For the last five years, the White House has withheld over 9,000 top-secret documents from a Senate investigation of the CIA’s former detention and torture program. The report comes one day after the CIA was accused of interfering in the probe.
Though the White House has publicly supported the investigation into Bush-era torture, the Obama administration has routinely rejected requests by the Select Senate Committee on Intelligence to see the records, McClatchy news service reported Wednesday.
It is not clear how substantial the documents are for the investigation, yet the White House has shielded them without wielding the claim of executive privilege that has been used often by the Obama and George W. Bush administrations to cover CIA and other government secrets following the attacks of September 11, 2001.
The White House told McClatchy a “small percentage” of the 6.2 million pages of documents given to the Committee were “set aside because they raise executive branch confidentiality interests.” The White House added that it had worked with the Committee “to ensure access to the information necessary to review the CIA’s former program.”
Neither the CIA nor the Committee would offer comment to McClatchy.
On Tuesday, Committee chairwoman Sen. Dianne Feinstein (D) alleged that the CIA secretly removed classified documents from a computer system used by Congress in the torture probe. Feinstein claimed the CIA improperly searched a stand-alone computer network at the agency’s Langley, Virginia headquarters that was put in place so that Intelligence Committee staffers could view sensitive documents.
The CIA denied the allegations, and the White House has stood behind CIA leadership on the matter. Reuters reported Wednesday the White House had previously tried to alleviate the longstanding tension between the CIA and the Committee after both entities alleged the other spied on it. Yet the failure to assuage the feud led Sen. Feinstein to write several letters appealing to Obama’s chief legal adviser, Kathryn Ruemmler, seeking a resolution. Those attempts also fell short.
Feinstein made no mention of the 9,400 White House documents during her Tuesday speech on the Senate floor. The held materials came to the Committee’s attention in 2009, though it is not clear whether the White House had given the Democrat-led Committee access to them and then rescinded the collection. Why the documents have been kept from the Committee is yet unknown.
“The most nefarious explanation is that they are not privileged and the White House simply doesn’t want to hand them over,” said Elizabeth Goitein, the co-director of the Brennan Center for Justice’s Liberty and National Security Program at the New York University Law School.
“Executive privilege is generally asserted after negotiations and brinksmanship behind the scenes. People put on paper what they want to be formalized, and these negotiations by their very nature are very informal.”
The documents have been referenced in public. Most prominently was in August, when Committee member Mark Udall [D] pressed the administration’s Pentagon general counsel nominee, Stephen W. Preston, for an answer on how he, as former CIA general counsel, played a role in the agency’s protection of the documents.
Preston responded by saying that “a small percentage of the total number of documents was set aside for further review. The agency [CIA] has deferred to the White House and has not been substantially involved in subsequent discussions about the disposition of those documents.”

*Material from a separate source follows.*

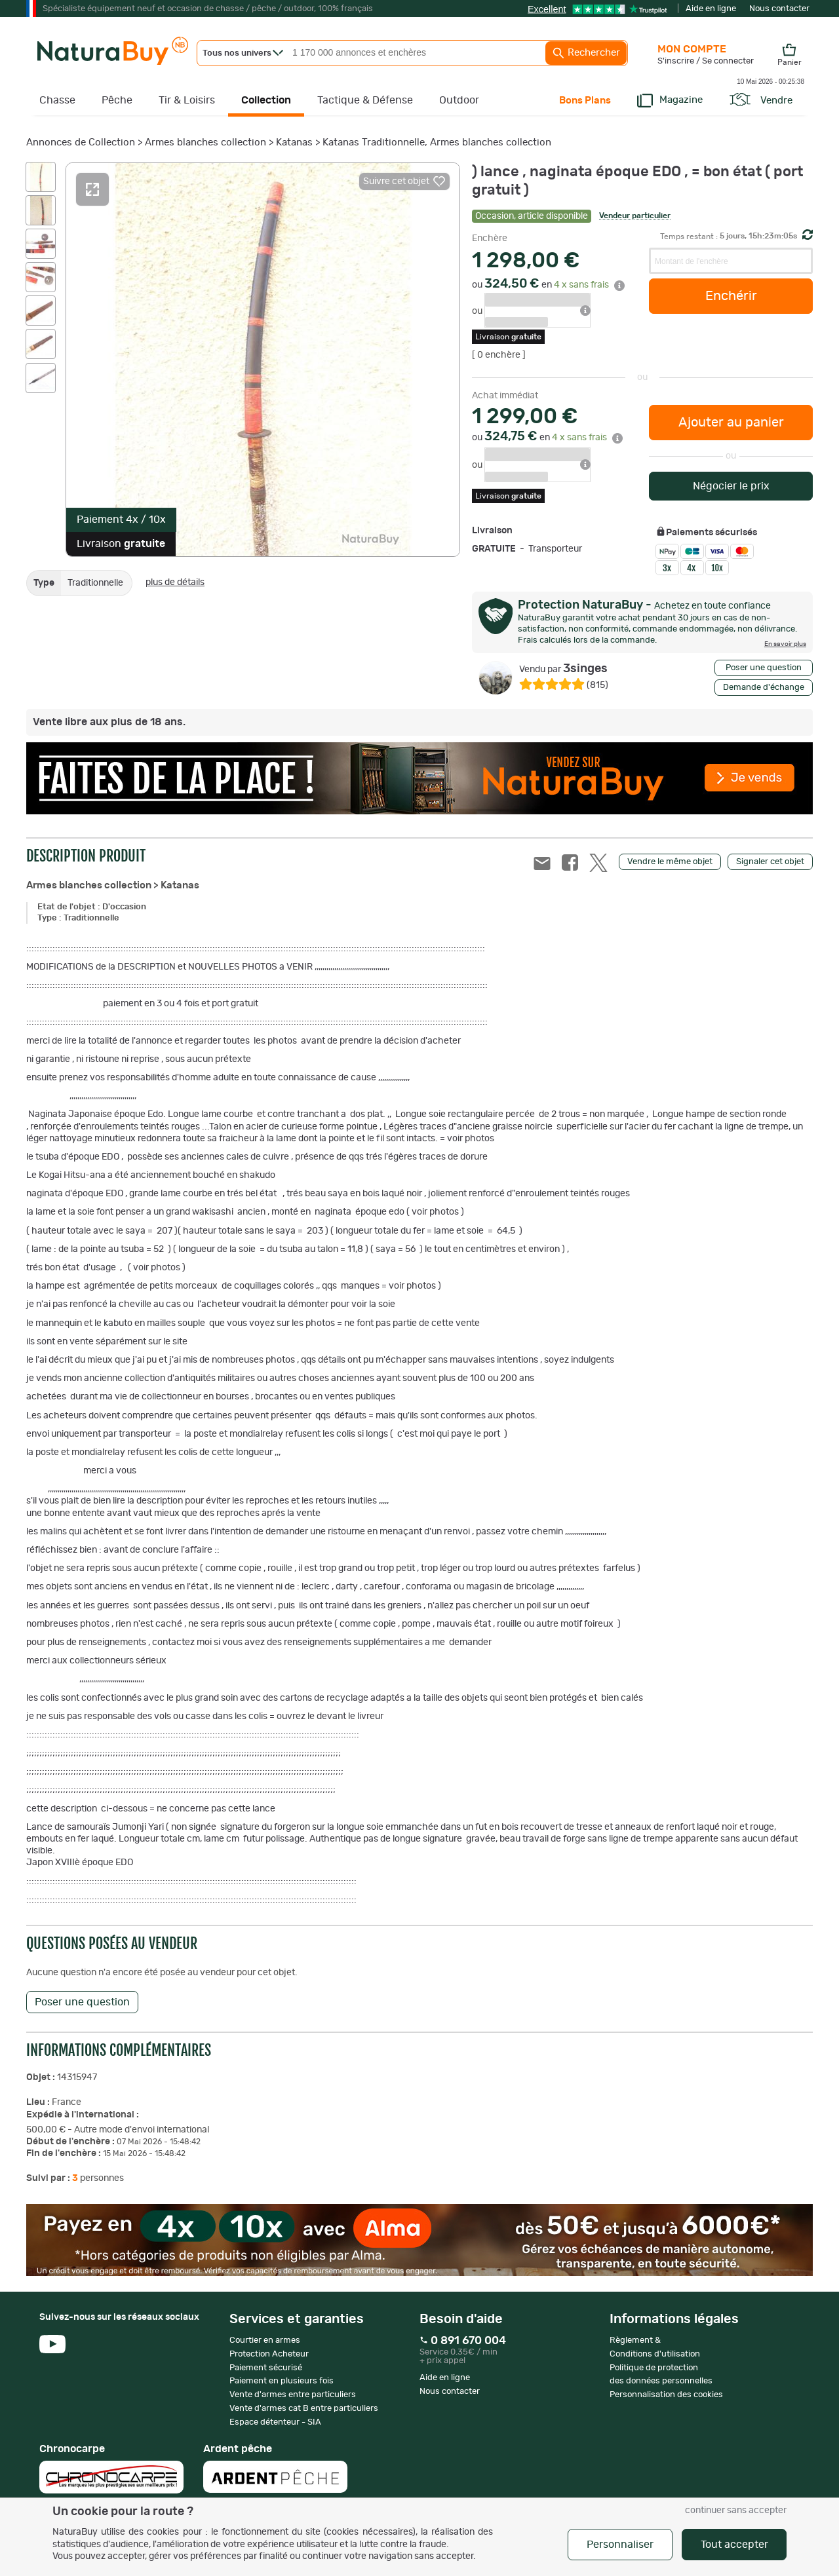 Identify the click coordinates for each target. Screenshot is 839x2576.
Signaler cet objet (770, 862)
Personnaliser (620, 2544)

In her speech Tuesday, Feinsten also intimated that the Committee found sometime in 2010 that it had mysteriously lost access to materials it had previously had clearance to read.
“This was done without the knowledge or approval of committee members or staff and in violation of our written agreements,” she said, going on to say the “matter was resolved” after CIA evasion and a subsequent appeal to the White House.
The documents in questions are separate from materials compiled by an internal CIA review of around 6.2 million pages of emails, operational cables, and other secret documents made available to the Committee in a secret electronic reading room at the CIA’s Langley headquarters.
The Committee approved a final draft of the 6,300-page study in December 2012, yet the report has been kept from the public.
As for Senate Republicans, who long ago opted out of involvement in the CIA torture probe, the party’s top member on the Committee has cast doubt on Feinstein’s assertions.
“Although people speak as though we know all the pertinent facts surrounding this matter, the truth is, we do not,” said Sen. Saxby Chambliss.
“No forensics have been run on the CIA computers…at the CIA facility to know what actually happened,” he said Tuesday.